Gérard Philipe, dès 1946, c'est-à-dire, sa carrière d'acteur à peine commencée, visait déjà la mise en scène. En juillet 1955, à Marly, il confirmait: "Je m'étais fixé l'âge de trente-cinq ans pour aborder la mise en scène, et j'espère y arriver, si les sujets que j'envisage s'avèrent de bons sujets... Entre temps, Joris Ivens me donne une grande chance, puisqu'il m'a demandé d'être à côté de lui pour la composition du scénario de Till Eulenspiegel et pour la direction des acteurs."
Mais déjà à cette époque, il avait réalisé ce voeu sur scène — ce qui est à coup sûr différent, mais non contradictoire. Dès sa seconde année au TNP, Jean Vilar souffrant n'avait pas craint de confier au jeune comédien le soin d'assurer la mise en scène de Lorenzaccio. Il lui rendait alors ce bel hommage: "Pendant soixante jours, j'ai regardé, du coin de l'oeil, agir ce garçon vif et autoritaire. Je l'ai entendu prendre cette voix de tête dont les sons doux cachent à peine la colère et l'irritation. Je l'ai vu, un peu tremblant, conduire ici et là une actrice rebelle, corriger sèchement une erreur. J'ai vu, au long des jours, ses traits se creuser, l'oeil briller de fatigue surmontée..."
Gérard Philipe devait encore mettre en scène à Chaillot, Nucléa, La Nouvelle Mandragore, Les Caprices de Marianne, et l'on a vu comment son jeu s'inspirait d'une conception générale de la pièce. Pour l'avoir constaté à l'écran dans les meilleurs films des cinéastes qu'il servait, Gérard Philipe avait compris "la nécessité du rythme": "C'est cette marche rigoureuse d'une oeuvre dramatique qu'il faudrait que je retrouve si je mets en scène au cinéma, imprimer un mouvement propre, essayer d'atteindre le style !".
Mais avant de parler d'un échec — celui de Till l'espiègle — que l'on a généralement et volontairement, évoqué trop brièvement — il convient de parler de l'homme. Car un voeu si ardemment et depuis si longtemps porté fut sans nul doute pour Gérard Philipe, tout autre chose que l'expérience prématurée à quoi l'on réduit la réalisation de ce film ambitieux.
Ceux qui l'ont connu, ceux qui l'ont aimé, ont dit ce que fut Gérard Philipe.
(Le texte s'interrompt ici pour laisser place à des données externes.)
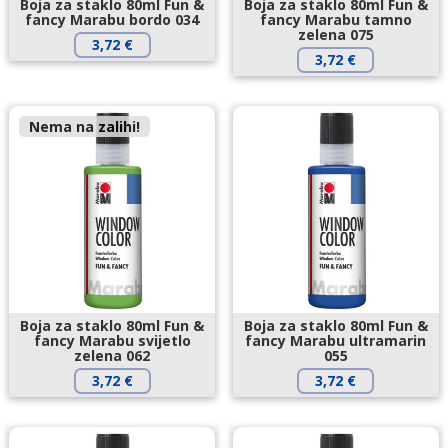
Boja za staklo 80ml Fun &
Boja za staklo 80ml Fun &
fancy Marabu bordo 034
fancy Marabu tamno
zelena 075
3,72
€
3,72
€
Nema na zalihi!
Boja za staklo 80ml Fun &
Boja za staklo 80ml Fun &
fancy Marabu svijetlo
fancy Marabu ultramarin
zelena 062
055
3,72
€
3,72
€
Le gros ouvrage de Souvenirs et témoignages recueillis par Anne Philipe et présentés par Claude Roy, a révélé, au-delà de l'art du comédien, le caractère de l'homme, et même ce que fut sa vie auprès des siens, à Cergy, à Ramatuelle, tout ce qu'il avait tu de son vivant. Dès lors, appartient-il au biographe d'esquisser un portrait, au journaliste d'évoquer quelques souvenirs ? Peut-être dans la limite où ces notes peuvent être aussi un témoignage.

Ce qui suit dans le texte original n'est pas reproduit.